* **What you will do**
Find the lines below that contain the string "pusht". Copy each one.

* **Given records**

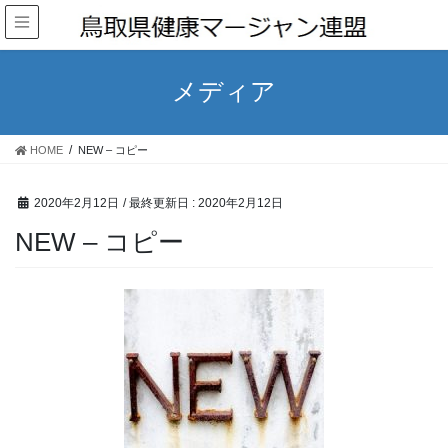
メディア
HOME
NEW – コピー
2020年2月12日
/ 最終更新日 :
2020年2月12日
NEW – コピー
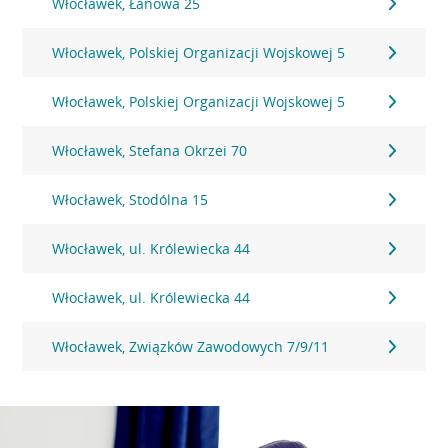
Włocławek, Łanowa 25
Włocławek, Polskiej Organizacji Wojskowej 5
Włocławek, Polskiej Organizacji Wojskowej 5
Włocławek, Stefana Okrzei 70
Włocławek, Stodólna 15
Włocławek, ul. Królewiecka 44
Włocławek, ul. Królewiecka 44
Włocławek, Związków Zawodowych 7/9/11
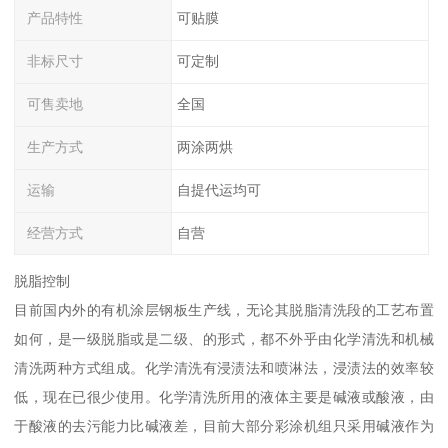
产品特性
可贴膜
非标尺寸
可定制
可售卖地
全国
生产方式
两涂两烘
运输
自提代运均可
经营方式
自营
脱脂控制
目前国内外的有机涂层钢板生产线，无论其脱脂清洗段的工艺布置
如何，是一级脱脂或是二级、的形式，都不外乎由化学清洗和机械
清洗两种方式组成。化学清洗有浸渍法和喷淋法，浸渍法的效率较
低，现在已很少使用。化学清洗所用的液体主要是碱液或酸液，由
于酸液的去污能力比碱液差，目前大部分彩涂机组只采用碱液作为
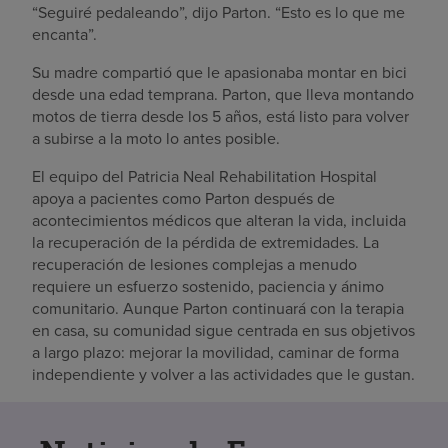
“Seguiré pedaleando”, dijo Parton. “Esto es lo que me
encanta”.
Su madre compartió que le apasionaba montar en bici
desde una edad temprana. Parton, que lleva montando
motos de tierra desde los 5 años, está listo para volver
a subirse a la moto lo antes posible.
El equipo del Patricia Neal Rehabilitation Hospital
apoya a pacientes como Parton después de
acontecimientos médicos que alteran la vida, incluida
la recuperación de la pérdida de extremidades. La
recuperación de lesiones complejas a menudo
requiere un esfuerzo sostenido, paciencia y ánimo
comunitario. Aunque Parton continuará con la terapia
en casa, su comunidad sigue centrada en sus objetivos
a largo plazo: mejorar la movilidad, caminar de forma
independiente y volver a las actividades que le gustan.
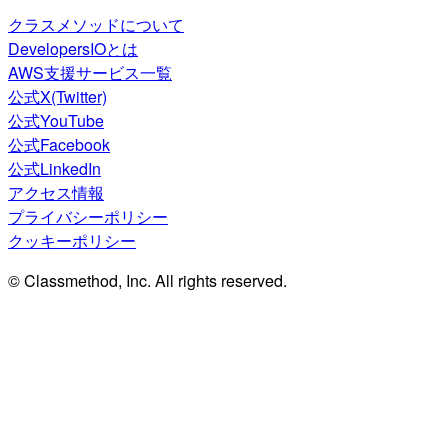
クラスメソッドについて
DevelopersIOとは
AWS支援サービス一覧
公式X(Twitter)
公式YouTube
公式Facebook
公式LinkedIn
アクセス情報
プライバシーポリシー
クッキーポリシー
© Classmethod, Inc. All rights reserved.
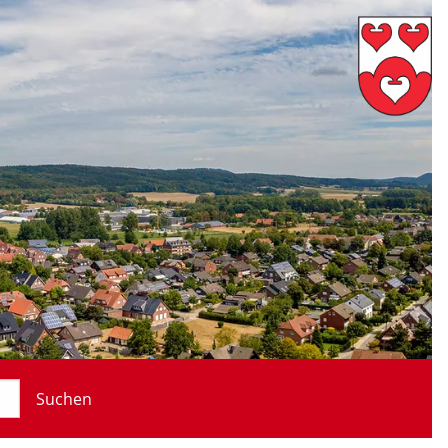
Suchen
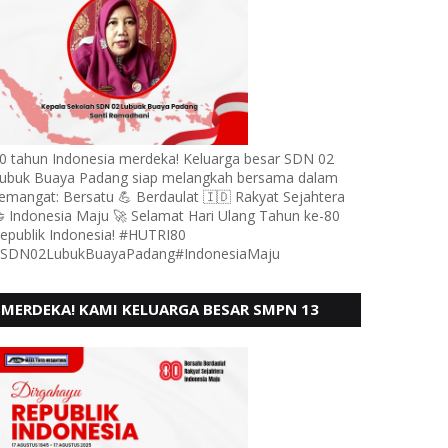
0 tahun Indonesia merdeka! Keluarga besar SDN 02
ubuk Buaya Padang siap melangkah bersama dalam
emangat: Bersatu 💪 Berdaulat 🇮🇩 Rakyat Sejahtera
 Indonesia Maju 🚀 Selamat Hari Ulang Tahun ke-80
epublik Indonesia! #HUTRI80
SDN02LubukBuayaPadang#IndonesiaMaju
MERDEKA! KAMI KELUARGA BESAR SMPN 13
PADANG, MENGUCAPKAN HUT RI KE - 80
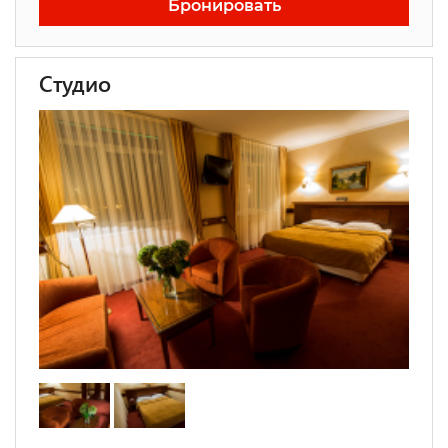
Бронировать
Студио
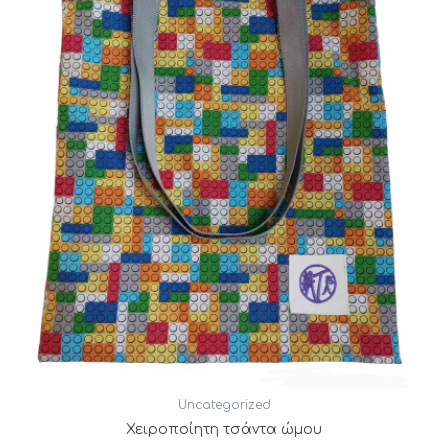
Uncategorized
Χειροποίητη τσάντα ώμου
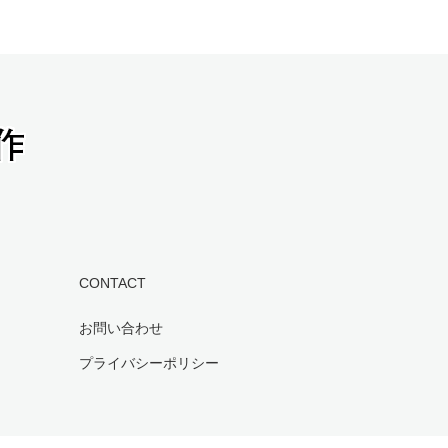
CONTACT
お問い合わせ
プライバシーポリシー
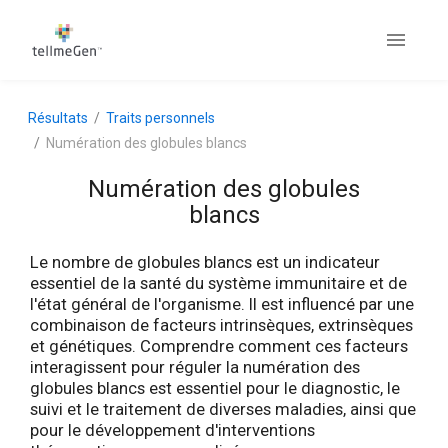
Résultats
Traits personnels
Numération des globules blancs
Numération des globules
blancs
Le nombre de globules blancs est un indicateur
essentiel de la santé du système immunitaire et de
l'état général de l'organisme. Il est influencé par une
combinaison de facteurs intrinsèques, extrinsèques
et génétiques. Comprendre comment ces facteurs
interagissent pour réguler la numération des
globules blancs est essentiel pour le diagnostic, le
suivi et le traitement de diverses maladies, ainsi que
pour le développement d'interventions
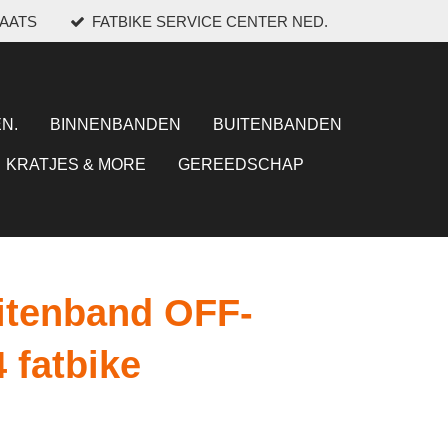
LAATS
FATBIKE SERVICE CENTER NED.
N.
BINNENBANDEN
BUITENBANDEN
KRATJES & MORE
GEREEDSCHAP
itenband OFF-
 fatbike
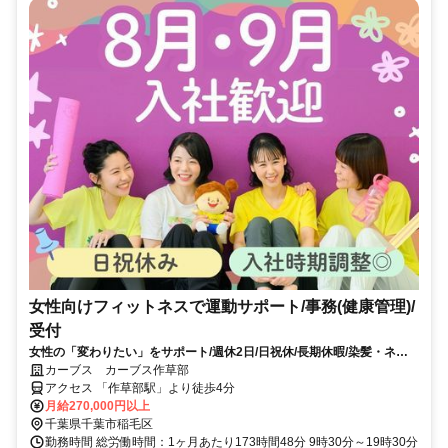
女性向けフィットネスで運動サポート/事務(健康管理)/
受付
女性の「変わりたい」をサポート/週休2日/日祝休/長期休暇/染髪・ネイ
ルOK※規定内
カーブス カーブス作草部
アクセス 「作草部駅」より徒歩4分
月給270,000円以上
千葉県千葉市稲毛区
勤務時間 総労働時間：1ヶ月あたり173時間48分 9時30分～19時30分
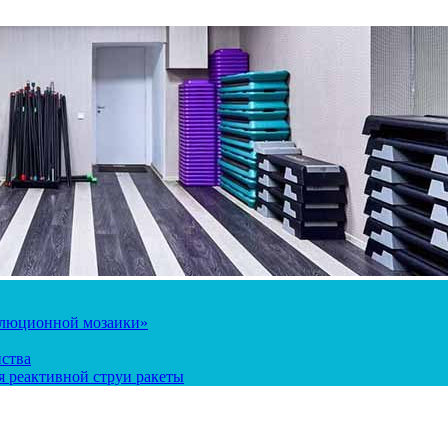
олюционной мозаики»
йства
 реактивной струи ракеты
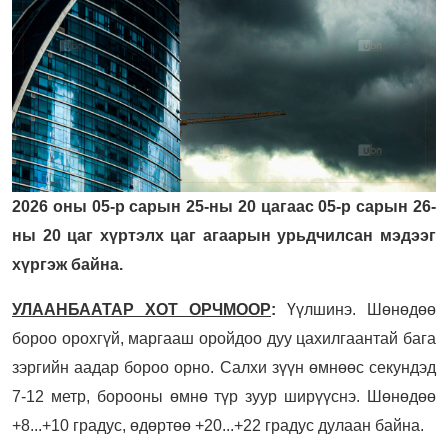
2026 оны 05-р сарын 25-ны 20 цагаас 05-р сарын 26-
ны 20 цаг хүртэлх цаг агаарын урьдчилсан мэдээг
хүргэж байна.
УЛААНБААТАР ХОТ ОРЧМООР
:
Үүлшинэ. Шөнөдөө
бороо орохгүй, маргааш оройдоо дуу цахилгаантай бага
зэргийн аадар бороо орно. Салхи зүүн өмнөөс секундэд
7-12 метр, борооны өмнө түр зуур ширүүснэ. Шөнөдөө
+8...+10 градус, өдөртөө +20...+22 градус дулаан байна.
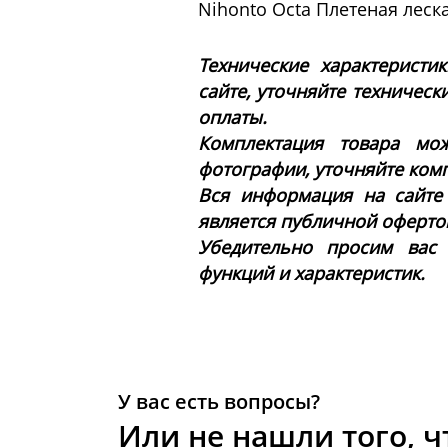
Nihonto Octa Плетеная леска
Технические характеристи
сайте, уточняйте техническ
оплаты.
Комплектация товара мож
фотографии, уточняйте ком
Вся информация на сайте
является публичной офертой 
Убедительно просим вас
функций и характеристик.
У вас есть вопросы?
Или не нашли того, ч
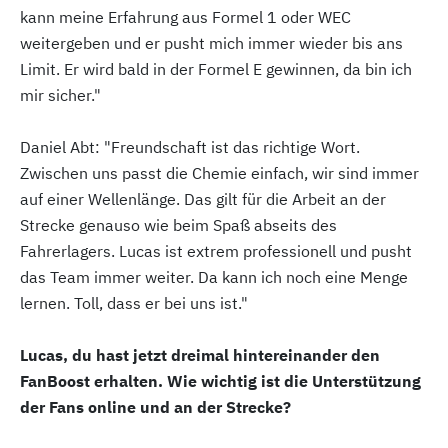
kann meine Erfahrung aus Formel 1 oder WEC
weitergeben und er pusht mich immer wieder bis ans
Limit. Er wird bald in der Formel E gewinnen, da bin ich
mir sicher."
Daniel Abt: "Freundschaft ist das richtige Wort.
Zwischen uns passt die Chemie einfach, wir sind immer
auf einer Wellenlänge. Das gilt für die Arbeit an der
Strecke genauso wie beim Spaß abseits des
Fahrerlagers. Lucas ist extrem professionell und pusht
das Team immer weiter. Da kann ich noch eine Menge
lernen. Toll, dass er bei uns ist."
Lucas, du hast jetzt dreimal hintereinander den
FanBoost erhalten. Wie wichtig ist die Unterstützung
der Fans online und an der Strecke?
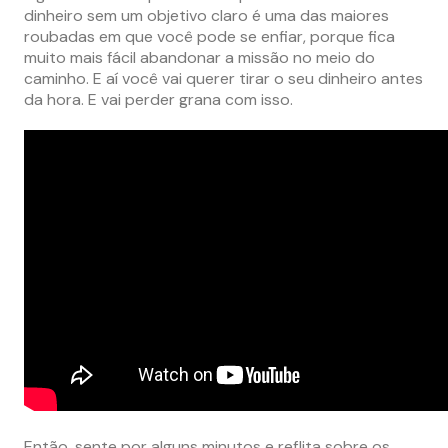
dinheiro sem um objetivo claro é uma das maiores
roubadas em que você pode se enfiar, porque fica
muito mais fácil abandonar a missão no meio do
caminho. E aí você vai querer tirar o seu dinheiro antes
da hora. E vai perder grana com isso.
Então, sente por alguns minutos e reflita sobre os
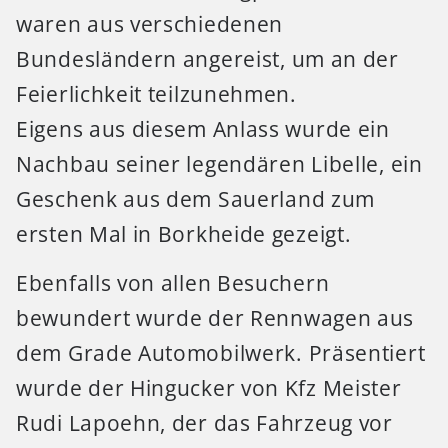
waren aus verschiedenen
Bundesländern angereist, um an der
Feierlichkeit teilzunehmen.
Eigens aus diesem Anlass wurde ein
Nachbau seiner legendären Libelle, ein
Geschenk aus dem Sauerland zum
ersten Mal in Borkheide gezeigt.
Ebenfalls von allen Besuchern
bewundert wurde der Rennwagen aus
dem Grade Automobilwerk. Präsentiert
wurde der Hingucker von Kfz Meister
Rudi Lapoehn, der das Fahrzeug vor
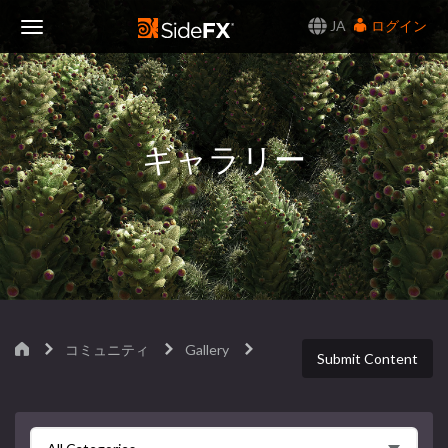
JA
ログイン
Toggle
Navigation
ギャラリー
コミュニティ
Gallery
Submit Content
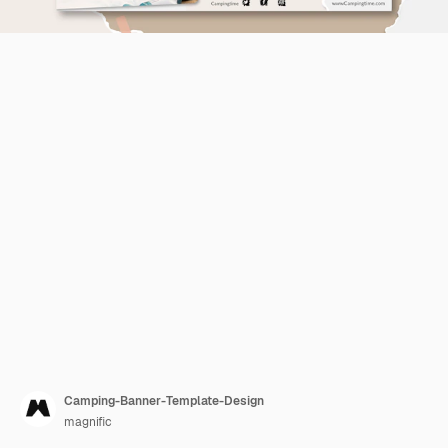
Camping-Banner-Template-Design
magnific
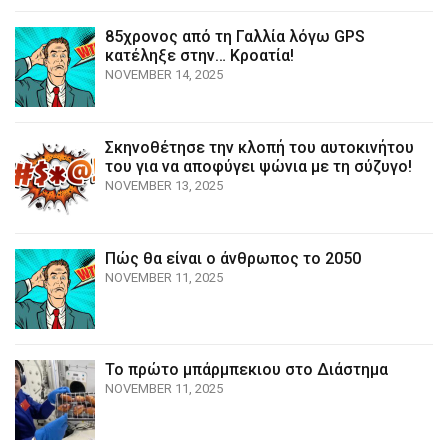
85χρονος από τη Γαλλία λόγω GPS
κατέληξε στην… Κροατία!
NOVEMBER 14, 2025
Σκηνοθέτησε την κλοπή του αυτοκινήτου
του για να αποφύγει ψώνια με τη σύζυγο!
NOVEMBER 13, 2025
Πώς θα είναι ο άνθρωπος το 2050
NOVEMBER 11, 2025
Το πρώτο μπάρμπεκιου στο Διάστημα
NOVEMBER 11, 2025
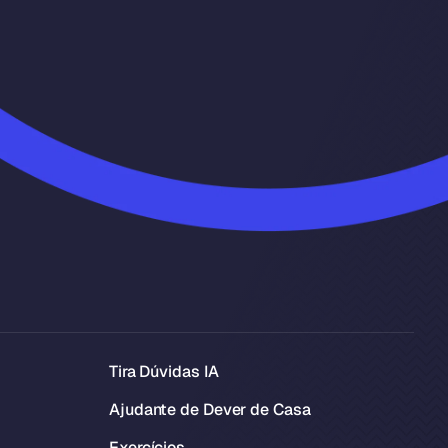
Tira Dúvidas IA
Ajudante de Dever de Casa
Exercícios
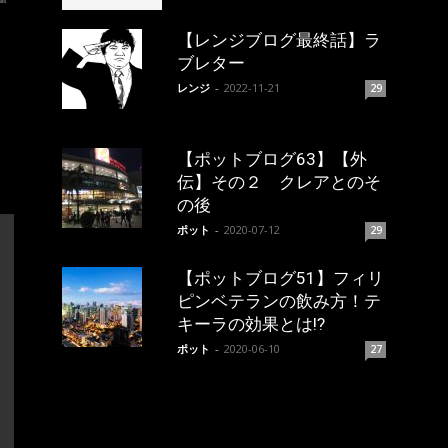
【レンジブログ最終話】ラ
ブレター
レンジ
-
2022-11-21
29
【ポットブログ63】【外
伝】その２ クレアとのそ
の後
ポット
-
2020-07-12
29
【ポットブログ51】フィリ
ピンベテランの飲み方！テ
キーラの効果とは!?
ポット
-
2020-06-10
27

* **Your solution**
weitergeben und er pusht mich immer wieder bis ans
Fahrerlagers. Lucas ist extrem professionell und pusht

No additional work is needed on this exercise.